しかし、テナントビルのことでトラブルになることも多く、ご相談者様は相手方からテナントビルの賃料について持分相当額を支払ってもらっていない、テナントビルを事実上管理しているのは相手方なので、持分に応じた賃料相当額を支払ってもらうのと同時に、自分の持分を相手方に売却したいというご意向でした。
ご相談者様は、相手方にその旨を伝えて話し合いの場を設けたそうですが、全く話し合いにならなかったということで、当事務所にご相談に来られました。
- 解決までの道筋
- 賃料について持分相当額の請求(不当利得返還請求)及び持分の売却交渉(共有物分割請求)の件で、ご依頼をいただき、相手方と交渉をしました。

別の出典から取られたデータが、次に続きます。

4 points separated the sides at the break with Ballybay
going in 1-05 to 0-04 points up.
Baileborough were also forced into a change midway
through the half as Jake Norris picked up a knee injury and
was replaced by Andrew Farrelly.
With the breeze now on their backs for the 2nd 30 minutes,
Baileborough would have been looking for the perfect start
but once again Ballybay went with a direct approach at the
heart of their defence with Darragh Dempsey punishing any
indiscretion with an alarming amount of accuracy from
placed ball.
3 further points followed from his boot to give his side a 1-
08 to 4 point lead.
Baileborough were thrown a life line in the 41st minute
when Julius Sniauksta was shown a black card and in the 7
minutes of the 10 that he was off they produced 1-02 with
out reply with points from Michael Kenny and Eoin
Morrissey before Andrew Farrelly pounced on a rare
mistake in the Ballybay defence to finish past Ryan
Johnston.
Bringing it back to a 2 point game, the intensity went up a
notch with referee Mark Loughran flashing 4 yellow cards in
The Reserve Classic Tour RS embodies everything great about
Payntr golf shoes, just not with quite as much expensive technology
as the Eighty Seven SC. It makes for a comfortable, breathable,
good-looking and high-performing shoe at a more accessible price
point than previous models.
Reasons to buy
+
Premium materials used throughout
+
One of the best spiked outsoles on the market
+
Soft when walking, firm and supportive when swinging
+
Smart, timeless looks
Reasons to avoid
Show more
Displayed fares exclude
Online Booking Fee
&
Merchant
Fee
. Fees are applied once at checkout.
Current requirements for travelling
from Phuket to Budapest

しかし、相手方と交渉することは難しい状況でしたので、裁判で、不当利得返還請求と共有物分割請求を行いました。
相手方の意向としては、当方の持分は買い取りたいという意向でしたが、不動産の評価額の点で争いとなりました。
また、不当利得返還請求については、経費をどこまで含めるのかについて争いになりました。
裁判所で、双方主張立証を尽くしたうえで、ご依頼者様が満足いく水準で、相手方にご依頼者様の持分を売却することができ、また、持分に応じた賃料相当額も受領することができました。
解決のポイント
1 持分相当の賃料の問題と持分売却の問題を同時に解決する
テナントビルの共有状態の問題では、持分に応じた賃料が支払われていないという問題と持分を売却したいという問題がセットになっていることが多いです。

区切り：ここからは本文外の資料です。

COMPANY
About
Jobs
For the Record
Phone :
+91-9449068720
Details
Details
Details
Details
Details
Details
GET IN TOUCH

このようなケースでは、裁判で両方の問題を扱うことも可能です。本事案では、この2つの問題を同時に扱い、無事に解決することができました。
2 分割方法についての調整
共有状態の解消の方法は色々あります。現物を分ける、売却して金銭の形で分ける、一方が取得して他方に持分相当の金銭を支払うなどです。

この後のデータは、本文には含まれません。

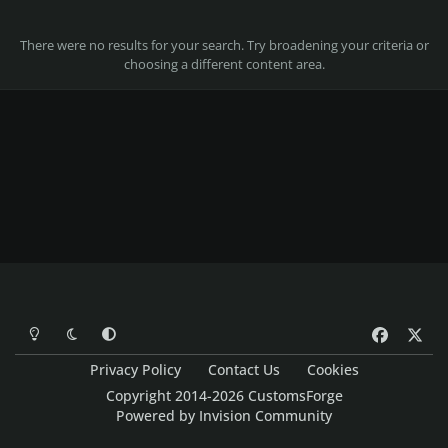
There were no results for your search. Try broadening your criteria or
choosing a different content area.
Light Mode
Dark Mode
System Preference
f
x
a
Privacy Policy
Contact Us
Cookies
c
Copyright 2014-2026 CustomsForge
e
Powered by
Invision Community
b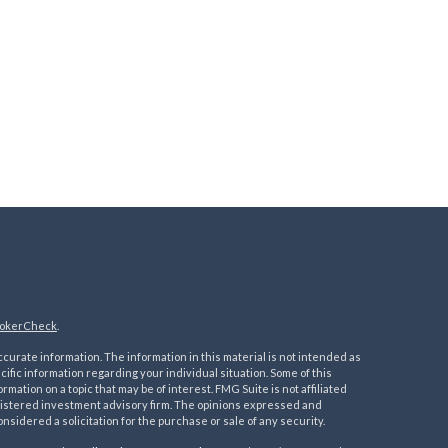
okerCheck
.
urate information. The information in this material is not intended as
ecific information regarding your individual situation. Some of this
ation on a topic that may be of interest. FMG Suite is not affiliated
registered investment advisory firm. The opinions expressed and
nsidered a solicitation for the purchase or sale of any security.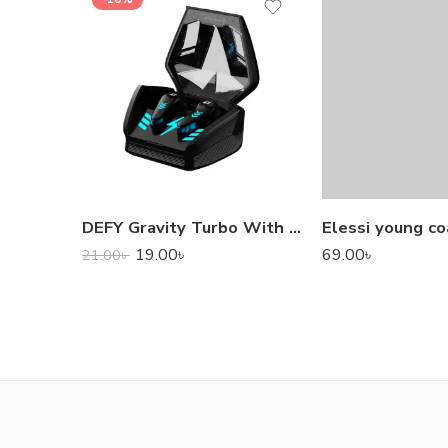
DEFY Gravity Turbo With Low Latency True Wireless Gaming Earbuds
Elessi young co
19.00
৳
69.00
৳
21.00
৳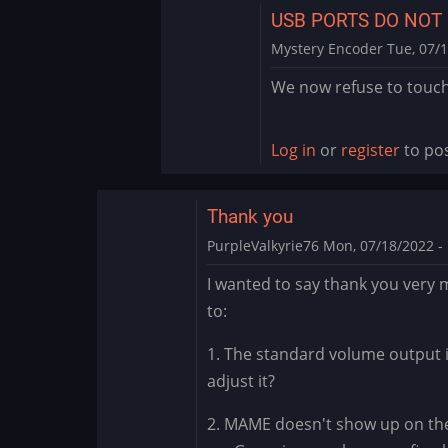
USB PORTS DO NOT
Mystery Encoder
Tue, 07/1
In
We now refuse to touch 
reply
to
Big
Log in
or
register
to po
Blue
by
Thank you
rodchan
PurpleValkyrie76
Mon, 07/18/2022 - 
I wanted to say thank you very m
to:
1. The standard volume output i
adjust it?
2. MAME doesn't show up on the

今回は、相手方の意向として、テナントビルを取得したいという意向があり、ご依頼者様はテナントビルの持分を売却したいという意向だったので、相手方がご
依頼者様の持分を買い取るという方法で共有状態の解消に成功しました。
3 共有状態の解消をご希望の場合は、共有トラブルに詳しい弁護士にご相談ください
共有状態の問題は、共有者間の分割方法についての意向の調整、金額の調整、また、相続によって共有状態になっている場合は相続の問題に近い話が出てくる、共有者間で分割方法の意向が分かれている場合は分割方法の合理性など難しい話になります。そういう意味では、専門的な分野です。共有状態の解消の問題は、不動産の共有トラブルに詳しい弁護士にご相談いただくことをおすすめいたします。
※本事案は当事務所でお取り扱いした事案ですが、関係者のプライバシー保護等に配慮し、事案の趣旨を損なわない範囲で事実関係を一部変更している箇所がございますのでご了承下さい。